- [Task]:
Copy each line of the data below in which the word "Activity" can be found.

(Data items)
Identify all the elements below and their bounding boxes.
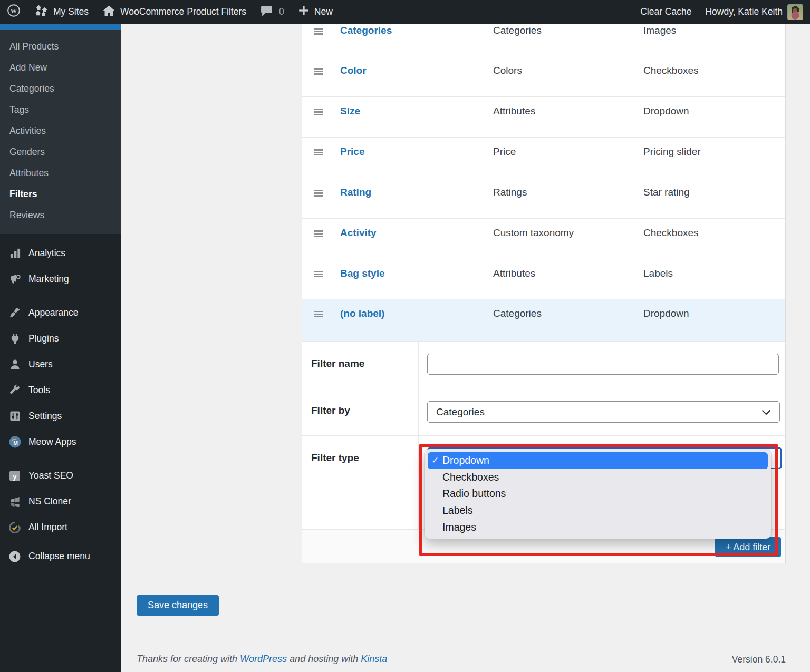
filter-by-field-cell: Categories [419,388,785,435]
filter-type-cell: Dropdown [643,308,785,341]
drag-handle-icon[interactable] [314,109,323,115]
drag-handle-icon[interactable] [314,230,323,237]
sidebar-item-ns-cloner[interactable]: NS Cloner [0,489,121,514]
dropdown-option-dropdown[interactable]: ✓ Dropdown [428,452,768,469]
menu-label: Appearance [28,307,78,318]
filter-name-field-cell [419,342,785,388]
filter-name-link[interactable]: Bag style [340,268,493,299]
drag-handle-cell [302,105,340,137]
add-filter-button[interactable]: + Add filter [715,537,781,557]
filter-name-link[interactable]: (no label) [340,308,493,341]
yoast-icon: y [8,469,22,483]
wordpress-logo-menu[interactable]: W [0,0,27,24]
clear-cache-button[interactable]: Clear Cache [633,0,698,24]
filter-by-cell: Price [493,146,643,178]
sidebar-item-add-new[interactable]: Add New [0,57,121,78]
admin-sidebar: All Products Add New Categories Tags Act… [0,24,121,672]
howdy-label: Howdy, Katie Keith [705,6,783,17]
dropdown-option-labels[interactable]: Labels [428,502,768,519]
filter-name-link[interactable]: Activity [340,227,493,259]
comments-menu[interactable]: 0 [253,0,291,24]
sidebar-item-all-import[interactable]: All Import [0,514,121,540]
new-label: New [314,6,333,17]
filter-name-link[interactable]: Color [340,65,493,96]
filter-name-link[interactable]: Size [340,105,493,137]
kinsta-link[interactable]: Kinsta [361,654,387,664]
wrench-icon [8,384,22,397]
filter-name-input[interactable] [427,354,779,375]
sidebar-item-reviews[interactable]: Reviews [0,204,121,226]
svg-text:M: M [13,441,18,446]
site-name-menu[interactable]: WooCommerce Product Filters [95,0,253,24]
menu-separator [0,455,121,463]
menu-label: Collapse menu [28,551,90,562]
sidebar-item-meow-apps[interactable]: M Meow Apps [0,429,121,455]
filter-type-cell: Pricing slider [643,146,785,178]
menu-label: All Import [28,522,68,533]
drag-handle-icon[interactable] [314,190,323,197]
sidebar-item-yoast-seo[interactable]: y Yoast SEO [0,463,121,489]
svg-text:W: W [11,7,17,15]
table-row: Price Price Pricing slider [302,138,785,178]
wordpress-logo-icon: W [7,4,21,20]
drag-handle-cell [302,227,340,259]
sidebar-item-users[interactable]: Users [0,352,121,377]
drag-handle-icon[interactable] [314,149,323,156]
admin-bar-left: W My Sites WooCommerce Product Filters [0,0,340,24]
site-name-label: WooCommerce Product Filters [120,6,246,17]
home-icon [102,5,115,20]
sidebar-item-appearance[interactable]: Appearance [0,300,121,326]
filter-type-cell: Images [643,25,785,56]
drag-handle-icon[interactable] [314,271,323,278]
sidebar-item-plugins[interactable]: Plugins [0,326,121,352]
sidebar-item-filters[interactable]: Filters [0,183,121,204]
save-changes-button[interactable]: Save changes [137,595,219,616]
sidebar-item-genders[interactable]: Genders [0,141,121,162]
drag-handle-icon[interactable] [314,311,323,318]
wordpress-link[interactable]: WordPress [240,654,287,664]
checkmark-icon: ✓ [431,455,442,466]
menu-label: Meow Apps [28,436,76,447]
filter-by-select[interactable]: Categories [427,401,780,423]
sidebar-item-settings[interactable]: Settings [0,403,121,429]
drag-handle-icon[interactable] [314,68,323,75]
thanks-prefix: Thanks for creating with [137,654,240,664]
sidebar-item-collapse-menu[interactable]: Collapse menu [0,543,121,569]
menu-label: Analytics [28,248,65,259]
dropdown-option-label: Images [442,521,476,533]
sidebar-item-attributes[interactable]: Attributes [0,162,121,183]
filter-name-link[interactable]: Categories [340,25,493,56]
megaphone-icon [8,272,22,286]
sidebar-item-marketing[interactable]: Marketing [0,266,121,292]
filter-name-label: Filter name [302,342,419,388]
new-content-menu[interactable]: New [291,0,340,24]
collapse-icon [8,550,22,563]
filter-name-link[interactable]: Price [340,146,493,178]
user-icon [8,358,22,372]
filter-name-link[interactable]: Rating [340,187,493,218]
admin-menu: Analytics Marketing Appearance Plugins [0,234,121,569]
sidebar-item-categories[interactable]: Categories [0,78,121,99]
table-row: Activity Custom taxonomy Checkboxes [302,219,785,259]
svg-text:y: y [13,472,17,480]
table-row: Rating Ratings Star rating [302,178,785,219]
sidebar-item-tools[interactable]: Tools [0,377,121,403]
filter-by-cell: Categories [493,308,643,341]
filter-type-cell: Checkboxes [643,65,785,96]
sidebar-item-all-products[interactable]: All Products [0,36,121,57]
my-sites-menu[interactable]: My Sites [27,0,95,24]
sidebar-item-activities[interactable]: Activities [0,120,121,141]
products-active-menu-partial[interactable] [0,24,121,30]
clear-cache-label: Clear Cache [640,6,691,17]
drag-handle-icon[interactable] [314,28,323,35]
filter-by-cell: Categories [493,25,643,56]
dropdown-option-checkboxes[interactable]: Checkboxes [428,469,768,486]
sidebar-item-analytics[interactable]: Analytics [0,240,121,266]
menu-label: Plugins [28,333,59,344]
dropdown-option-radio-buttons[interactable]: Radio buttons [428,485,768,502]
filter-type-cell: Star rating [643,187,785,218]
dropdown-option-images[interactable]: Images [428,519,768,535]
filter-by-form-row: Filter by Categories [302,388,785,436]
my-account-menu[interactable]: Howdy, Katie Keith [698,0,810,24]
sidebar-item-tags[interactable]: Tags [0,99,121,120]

- [Answer space]:
filter-name-link[interactable]: Activity [340,227,493,259]
table-row: Activity Custom taxonomy Checkboxes [302,219,785,259]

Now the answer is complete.